The data =>
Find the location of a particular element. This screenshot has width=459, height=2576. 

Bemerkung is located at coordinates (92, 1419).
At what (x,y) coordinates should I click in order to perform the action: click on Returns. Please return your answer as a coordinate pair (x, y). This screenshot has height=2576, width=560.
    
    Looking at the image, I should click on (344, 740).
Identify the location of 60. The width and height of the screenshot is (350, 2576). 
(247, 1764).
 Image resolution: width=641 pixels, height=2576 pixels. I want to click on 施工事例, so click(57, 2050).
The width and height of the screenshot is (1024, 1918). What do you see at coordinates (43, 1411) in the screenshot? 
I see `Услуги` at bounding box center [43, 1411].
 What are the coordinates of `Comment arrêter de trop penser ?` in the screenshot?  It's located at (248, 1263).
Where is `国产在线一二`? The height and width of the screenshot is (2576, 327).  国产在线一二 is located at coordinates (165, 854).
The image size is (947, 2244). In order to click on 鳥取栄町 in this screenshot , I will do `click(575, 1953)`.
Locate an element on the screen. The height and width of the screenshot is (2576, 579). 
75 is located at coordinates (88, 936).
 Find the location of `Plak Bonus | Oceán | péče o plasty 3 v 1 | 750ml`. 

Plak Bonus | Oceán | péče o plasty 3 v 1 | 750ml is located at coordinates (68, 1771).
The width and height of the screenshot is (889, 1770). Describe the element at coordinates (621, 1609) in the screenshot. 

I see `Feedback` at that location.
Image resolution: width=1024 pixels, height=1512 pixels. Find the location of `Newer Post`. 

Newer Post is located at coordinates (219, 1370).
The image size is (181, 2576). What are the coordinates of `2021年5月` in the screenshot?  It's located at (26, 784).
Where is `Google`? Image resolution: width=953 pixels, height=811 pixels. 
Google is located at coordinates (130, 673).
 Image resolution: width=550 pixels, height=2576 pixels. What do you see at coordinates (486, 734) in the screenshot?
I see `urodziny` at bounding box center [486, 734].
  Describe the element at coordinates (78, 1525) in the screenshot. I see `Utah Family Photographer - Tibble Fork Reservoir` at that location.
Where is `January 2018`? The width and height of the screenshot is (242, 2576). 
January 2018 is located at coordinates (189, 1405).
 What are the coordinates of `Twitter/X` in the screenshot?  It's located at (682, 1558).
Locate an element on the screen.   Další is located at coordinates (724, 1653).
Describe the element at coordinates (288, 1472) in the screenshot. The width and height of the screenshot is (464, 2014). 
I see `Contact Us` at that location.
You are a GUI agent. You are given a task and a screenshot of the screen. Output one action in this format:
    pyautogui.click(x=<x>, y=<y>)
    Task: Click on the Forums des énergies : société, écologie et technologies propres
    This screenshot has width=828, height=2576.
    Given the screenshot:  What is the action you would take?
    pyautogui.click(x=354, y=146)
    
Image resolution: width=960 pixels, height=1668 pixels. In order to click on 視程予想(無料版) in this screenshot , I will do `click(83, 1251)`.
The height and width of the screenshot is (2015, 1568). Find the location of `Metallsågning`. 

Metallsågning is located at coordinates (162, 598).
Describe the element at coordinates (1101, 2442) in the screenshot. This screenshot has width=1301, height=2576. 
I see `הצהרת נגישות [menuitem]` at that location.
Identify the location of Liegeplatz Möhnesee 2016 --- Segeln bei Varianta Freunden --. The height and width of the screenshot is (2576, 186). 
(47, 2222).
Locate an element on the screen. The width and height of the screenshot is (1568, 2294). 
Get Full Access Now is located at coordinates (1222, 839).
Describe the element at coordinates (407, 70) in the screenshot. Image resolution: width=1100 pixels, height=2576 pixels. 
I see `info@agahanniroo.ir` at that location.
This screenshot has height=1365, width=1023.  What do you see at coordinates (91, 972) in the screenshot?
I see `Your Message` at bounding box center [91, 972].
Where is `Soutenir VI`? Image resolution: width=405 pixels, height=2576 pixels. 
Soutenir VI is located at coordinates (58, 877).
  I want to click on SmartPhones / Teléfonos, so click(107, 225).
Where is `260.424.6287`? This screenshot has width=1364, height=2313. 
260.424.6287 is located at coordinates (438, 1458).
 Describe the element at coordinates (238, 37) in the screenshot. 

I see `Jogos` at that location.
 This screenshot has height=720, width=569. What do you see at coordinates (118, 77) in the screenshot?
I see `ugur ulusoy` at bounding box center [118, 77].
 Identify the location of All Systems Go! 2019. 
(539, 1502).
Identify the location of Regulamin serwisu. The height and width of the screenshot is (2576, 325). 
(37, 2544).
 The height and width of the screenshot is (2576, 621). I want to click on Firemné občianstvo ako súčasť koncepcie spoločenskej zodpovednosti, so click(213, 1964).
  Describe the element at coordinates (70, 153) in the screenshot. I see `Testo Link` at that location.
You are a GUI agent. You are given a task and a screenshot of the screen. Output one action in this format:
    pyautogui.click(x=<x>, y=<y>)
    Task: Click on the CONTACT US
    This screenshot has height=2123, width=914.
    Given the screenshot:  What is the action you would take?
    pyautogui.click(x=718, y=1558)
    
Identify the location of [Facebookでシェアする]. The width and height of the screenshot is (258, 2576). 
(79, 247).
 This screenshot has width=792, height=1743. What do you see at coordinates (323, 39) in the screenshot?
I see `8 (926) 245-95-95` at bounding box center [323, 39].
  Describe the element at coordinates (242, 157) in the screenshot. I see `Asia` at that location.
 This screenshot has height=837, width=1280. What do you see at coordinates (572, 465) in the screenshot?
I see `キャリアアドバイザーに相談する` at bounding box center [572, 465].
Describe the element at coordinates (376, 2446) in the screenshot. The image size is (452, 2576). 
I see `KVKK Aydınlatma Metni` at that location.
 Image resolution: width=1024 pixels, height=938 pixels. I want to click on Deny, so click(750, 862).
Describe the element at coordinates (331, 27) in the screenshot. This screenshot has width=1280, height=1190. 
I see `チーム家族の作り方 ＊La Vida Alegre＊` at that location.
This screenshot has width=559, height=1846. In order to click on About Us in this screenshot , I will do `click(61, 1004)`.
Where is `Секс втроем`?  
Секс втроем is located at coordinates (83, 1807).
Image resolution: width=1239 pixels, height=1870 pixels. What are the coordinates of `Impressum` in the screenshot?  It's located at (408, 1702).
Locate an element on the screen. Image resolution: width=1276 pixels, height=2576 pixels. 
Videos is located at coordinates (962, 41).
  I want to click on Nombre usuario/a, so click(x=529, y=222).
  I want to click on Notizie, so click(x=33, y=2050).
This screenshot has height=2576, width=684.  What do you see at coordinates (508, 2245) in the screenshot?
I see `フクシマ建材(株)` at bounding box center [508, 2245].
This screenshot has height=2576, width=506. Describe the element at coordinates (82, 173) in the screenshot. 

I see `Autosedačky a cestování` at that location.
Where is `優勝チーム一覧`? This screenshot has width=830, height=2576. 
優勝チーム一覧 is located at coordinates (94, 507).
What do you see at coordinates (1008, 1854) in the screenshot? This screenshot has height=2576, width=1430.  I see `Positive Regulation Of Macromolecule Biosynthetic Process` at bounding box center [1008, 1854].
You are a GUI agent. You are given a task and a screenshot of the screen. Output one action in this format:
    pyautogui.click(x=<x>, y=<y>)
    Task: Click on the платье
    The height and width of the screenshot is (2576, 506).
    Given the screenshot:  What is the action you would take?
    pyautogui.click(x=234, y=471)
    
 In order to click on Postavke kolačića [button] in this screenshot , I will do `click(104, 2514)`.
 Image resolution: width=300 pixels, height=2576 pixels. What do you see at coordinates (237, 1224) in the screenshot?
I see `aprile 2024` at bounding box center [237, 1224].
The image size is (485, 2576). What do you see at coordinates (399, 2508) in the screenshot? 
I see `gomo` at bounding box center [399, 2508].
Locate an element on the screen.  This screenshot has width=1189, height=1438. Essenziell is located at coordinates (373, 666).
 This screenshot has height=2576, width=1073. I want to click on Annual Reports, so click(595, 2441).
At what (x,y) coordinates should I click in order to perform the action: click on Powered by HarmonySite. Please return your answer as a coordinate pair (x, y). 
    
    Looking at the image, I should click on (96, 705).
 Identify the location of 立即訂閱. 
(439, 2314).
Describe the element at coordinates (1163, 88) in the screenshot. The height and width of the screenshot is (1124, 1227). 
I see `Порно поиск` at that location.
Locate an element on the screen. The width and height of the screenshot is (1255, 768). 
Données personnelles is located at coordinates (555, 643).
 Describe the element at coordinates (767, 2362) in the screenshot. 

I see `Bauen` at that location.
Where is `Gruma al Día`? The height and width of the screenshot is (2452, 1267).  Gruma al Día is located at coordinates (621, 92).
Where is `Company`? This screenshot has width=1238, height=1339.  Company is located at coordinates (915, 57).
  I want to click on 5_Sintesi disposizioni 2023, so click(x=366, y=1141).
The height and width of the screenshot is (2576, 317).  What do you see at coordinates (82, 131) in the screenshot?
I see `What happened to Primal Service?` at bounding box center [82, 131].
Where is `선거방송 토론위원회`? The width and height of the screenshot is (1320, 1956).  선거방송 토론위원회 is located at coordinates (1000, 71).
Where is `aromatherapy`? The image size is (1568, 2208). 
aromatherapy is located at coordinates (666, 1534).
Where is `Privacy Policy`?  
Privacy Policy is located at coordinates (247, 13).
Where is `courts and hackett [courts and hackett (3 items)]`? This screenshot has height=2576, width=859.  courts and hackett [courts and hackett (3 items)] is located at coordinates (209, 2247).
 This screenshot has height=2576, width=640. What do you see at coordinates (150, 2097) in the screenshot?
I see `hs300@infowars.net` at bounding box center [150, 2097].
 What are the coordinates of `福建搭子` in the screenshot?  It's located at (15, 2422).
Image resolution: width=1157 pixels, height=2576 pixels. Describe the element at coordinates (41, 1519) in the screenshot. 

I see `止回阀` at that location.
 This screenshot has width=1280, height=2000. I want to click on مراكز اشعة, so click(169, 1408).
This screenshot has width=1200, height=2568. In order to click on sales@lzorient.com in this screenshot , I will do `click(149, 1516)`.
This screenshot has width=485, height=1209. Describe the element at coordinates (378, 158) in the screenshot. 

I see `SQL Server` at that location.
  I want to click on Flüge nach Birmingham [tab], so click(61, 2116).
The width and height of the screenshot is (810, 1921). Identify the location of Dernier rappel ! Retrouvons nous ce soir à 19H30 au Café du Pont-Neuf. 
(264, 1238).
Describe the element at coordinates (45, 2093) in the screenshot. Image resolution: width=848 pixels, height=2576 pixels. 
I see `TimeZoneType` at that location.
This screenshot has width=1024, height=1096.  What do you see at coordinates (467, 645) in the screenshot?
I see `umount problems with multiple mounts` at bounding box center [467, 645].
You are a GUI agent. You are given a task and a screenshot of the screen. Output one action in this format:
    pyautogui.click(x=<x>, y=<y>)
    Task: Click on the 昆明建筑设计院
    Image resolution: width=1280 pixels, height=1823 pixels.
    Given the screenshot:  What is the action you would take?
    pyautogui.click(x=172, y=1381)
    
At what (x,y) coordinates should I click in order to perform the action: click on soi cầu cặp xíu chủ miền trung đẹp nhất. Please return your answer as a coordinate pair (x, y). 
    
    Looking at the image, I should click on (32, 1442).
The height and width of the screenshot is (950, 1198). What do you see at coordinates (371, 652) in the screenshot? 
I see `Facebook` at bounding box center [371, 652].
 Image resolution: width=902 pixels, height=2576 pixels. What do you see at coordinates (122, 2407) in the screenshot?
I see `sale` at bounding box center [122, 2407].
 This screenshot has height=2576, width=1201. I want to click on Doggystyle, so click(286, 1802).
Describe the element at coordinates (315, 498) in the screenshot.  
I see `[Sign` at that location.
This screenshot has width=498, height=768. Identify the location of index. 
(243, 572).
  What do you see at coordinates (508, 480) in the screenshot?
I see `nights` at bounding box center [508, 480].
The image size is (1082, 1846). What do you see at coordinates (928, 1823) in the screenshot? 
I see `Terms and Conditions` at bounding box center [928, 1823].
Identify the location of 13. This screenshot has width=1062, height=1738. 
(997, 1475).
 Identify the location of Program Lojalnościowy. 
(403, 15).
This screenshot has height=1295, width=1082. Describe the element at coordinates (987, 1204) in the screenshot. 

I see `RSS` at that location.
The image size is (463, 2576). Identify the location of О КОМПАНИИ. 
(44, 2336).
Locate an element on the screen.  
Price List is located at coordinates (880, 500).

Problem description => Everything from the line with "Describe the element at coordinates (315, 498)" to the end of the listing above is to be set down exactly, both ends included.

Completed task =>
Describe the element at coordinates (315, 498) in the screenshot.  
I see `[Sign` at that location.
This screenshot has width=498, height=768. Identify the location of index. 
(243, 572).
  What do you see at coordinates (508, 480) in the screenshot?
I see `nights` at bounding box center [508, 480].
The image size is (1082, 1846). What do you see at coordinates (928, 1823) in the screenshot? 
I see `Terms and Conditions` at bounding box center [928, 1823].
Identify the location of 13. This screenshot has width=1062, height=1738. 
(997, 1475).
 Identify the location of Program Lojalnościowy. 
(403, 15).
This screenshot has height=1295, width=1082. Describe the element at coordinates (987, 1204) in the screenshot. 

I see `RSS` at that location.
The image size is (463, 2576). Identify the location of О КОМПАНИИ. 
(44, 2336).
Locate an element on the screen.  
Price List is located at coordinates (880, 500).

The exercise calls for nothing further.